OECD Warns UK to Keep Borrowing Costs High Until Inflation Eases and Remains Stable

The Organisation for Economic Co-operation and Development (OECD), a leading global economic authority, has cautioned the UK against lowering borrowing costs until the rate of inflation reduces and stabilizes. According to the OECD, the current interest rate of 5.25%, which is the highest since 2008, should remain in place.

In its economic outlook report for 2024, the OECD stated, “The fiscal and monetary policy mix is adequately restrictive and should remain so until inflation returns durably to target.” This statement supports the approach taken by the Bank of England, whose stance on inflation has not hinted at an imminent rate cut.

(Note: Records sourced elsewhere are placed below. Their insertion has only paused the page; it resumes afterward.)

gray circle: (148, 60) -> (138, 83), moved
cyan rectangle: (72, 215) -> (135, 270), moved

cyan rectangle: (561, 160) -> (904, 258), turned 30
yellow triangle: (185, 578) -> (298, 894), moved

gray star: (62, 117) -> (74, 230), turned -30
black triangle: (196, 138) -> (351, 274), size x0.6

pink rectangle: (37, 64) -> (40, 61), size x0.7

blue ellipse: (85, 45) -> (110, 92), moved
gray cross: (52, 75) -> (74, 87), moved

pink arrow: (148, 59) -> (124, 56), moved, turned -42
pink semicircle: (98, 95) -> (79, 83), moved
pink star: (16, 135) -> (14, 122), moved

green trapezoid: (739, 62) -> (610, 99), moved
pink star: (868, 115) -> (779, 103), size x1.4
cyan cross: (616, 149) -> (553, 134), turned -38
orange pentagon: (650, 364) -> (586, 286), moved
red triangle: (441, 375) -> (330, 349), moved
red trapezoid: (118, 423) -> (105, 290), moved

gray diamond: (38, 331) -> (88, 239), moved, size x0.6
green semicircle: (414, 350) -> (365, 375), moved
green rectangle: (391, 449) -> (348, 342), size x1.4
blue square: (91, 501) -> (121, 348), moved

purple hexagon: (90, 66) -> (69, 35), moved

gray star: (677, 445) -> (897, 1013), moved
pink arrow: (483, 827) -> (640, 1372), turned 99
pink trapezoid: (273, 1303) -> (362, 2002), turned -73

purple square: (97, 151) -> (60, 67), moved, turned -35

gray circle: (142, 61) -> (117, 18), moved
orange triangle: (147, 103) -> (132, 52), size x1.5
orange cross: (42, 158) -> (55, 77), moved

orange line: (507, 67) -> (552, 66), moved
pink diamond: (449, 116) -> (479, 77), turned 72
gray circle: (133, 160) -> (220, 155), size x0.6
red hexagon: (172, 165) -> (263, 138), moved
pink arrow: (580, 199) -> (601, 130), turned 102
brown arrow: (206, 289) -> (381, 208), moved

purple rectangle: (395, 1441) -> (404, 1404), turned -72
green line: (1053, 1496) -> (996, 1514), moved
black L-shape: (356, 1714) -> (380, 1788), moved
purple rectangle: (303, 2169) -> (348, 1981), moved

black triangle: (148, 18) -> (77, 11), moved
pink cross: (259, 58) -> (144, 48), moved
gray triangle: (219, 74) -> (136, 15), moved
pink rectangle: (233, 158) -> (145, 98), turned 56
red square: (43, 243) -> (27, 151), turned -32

The report also predicts a sluggish growth for the UK economy, with a projected gross domestic product (GDP) growth of 0.4% this year and 1% in 2025. However, there is some positive news for UK workers, as the OECD expects “stronger” wage growth when accounting for inflation. This, in turn, will lead to a “modest pick-up” in household consumption.

Despite this, the OECD anticipates a continued rise in prices, with inflation expected to remain “elevated” at 3.3% in 2024 and 2.5% in 2025 – above the Bank of England’s target of 2%. These projections further support the notion that the Bank may keep interest rates higher for a longer period to reduce the flow of money in the economy and curb inflation. The OECD also adds that a rate cut is not likely until at least August.

If the forecasts for inflation hold true, the UK will still fare better than other G20 countries, a group of industrialized nations, in terms of inflation. The average inflation rate among these nations is expected to be 5.9% this year and 3.6% next year.